I don’t have a problem with subsidies either nor do I have a problem with paying somewhat higher taxes, which I’m already paying under the ACA, to resolve the issue. Doing away with pre-existing conditions in favor of guaranteed issue also requires a mandate to purchase or people will just wait until they get sick to buy health insurance. I also think insurers should have been allowed to charge older people up to five times the premium younger people pay instead of three times to more accurately reflect the medical claims costs they are likely to incur and I think it may have been all right to set the minimum coverage standard closer to a 40% actuarial rating as I think Avik Roy proposed instead of the 60% rating that the ACA requires.

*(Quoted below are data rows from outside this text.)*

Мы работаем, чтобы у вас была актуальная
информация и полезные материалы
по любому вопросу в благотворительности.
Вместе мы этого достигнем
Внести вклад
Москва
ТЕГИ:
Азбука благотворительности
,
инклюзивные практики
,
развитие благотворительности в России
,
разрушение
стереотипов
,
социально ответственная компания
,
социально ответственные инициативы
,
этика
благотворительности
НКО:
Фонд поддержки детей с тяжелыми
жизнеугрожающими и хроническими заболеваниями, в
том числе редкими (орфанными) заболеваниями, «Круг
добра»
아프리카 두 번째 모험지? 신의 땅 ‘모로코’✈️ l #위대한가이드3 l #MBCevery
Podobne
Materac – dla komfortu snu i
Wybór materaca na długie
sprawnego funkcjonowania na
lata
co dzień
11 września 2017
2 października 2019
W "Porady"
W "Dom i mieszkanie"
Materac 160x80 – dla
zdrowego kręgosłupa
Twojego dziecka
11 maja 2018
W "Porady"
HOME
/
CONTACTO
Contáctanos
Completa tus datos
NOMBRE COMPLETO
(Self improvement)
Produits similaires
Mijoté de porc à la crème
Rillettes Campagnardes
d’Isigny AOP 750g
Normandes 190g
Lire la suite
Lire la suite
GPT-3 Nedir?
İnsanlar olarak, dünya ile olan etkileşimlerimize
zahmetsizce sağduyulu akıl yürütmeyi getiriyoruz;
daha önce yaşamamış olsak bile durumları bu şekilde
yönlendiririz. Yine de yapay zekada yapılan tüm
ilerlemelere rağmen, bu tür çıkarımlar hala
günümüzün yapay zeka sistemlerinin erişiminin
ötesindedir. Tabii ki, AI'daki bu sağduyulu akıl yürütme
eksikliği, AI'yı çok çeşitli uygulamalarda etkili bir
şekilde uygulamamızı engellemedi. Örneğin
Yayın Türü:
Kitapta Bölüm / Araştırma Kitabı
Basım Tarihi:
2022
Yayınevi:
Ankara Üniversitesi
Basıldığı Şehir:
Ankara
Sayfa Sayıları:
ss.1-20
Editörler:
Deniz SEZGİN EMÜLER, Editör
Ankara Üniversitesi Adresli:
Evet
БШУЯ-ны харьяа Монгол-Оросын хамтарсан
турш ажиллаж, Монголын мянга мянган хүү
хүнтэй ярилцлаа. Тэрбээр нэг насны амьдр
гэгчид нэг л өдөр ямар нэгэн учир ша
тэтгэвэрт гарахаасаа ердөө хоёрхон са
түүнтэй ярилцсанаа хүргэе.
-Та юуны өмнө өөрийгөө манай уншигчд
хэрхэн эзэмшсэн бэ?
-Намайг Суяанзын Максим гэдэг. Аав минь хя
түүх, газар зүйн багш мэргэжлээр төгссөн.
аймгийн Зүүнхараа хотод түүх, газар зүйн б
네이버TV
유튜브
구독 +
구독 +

I like the idea of capping an individual’s premium cost at some reasonable percentage of income (9.5% under the ACA for those above 300% of the FPL) and I would have done away with the 400% of FPL cap for subsidy eligibility followed by the immediate (cliff) phaseout at 401% of the FPL and above. All of this would have driven the estimated cost scored by the CBO well beyond what politicians claimed they were willing to stomach when the ACA was passed but so be it.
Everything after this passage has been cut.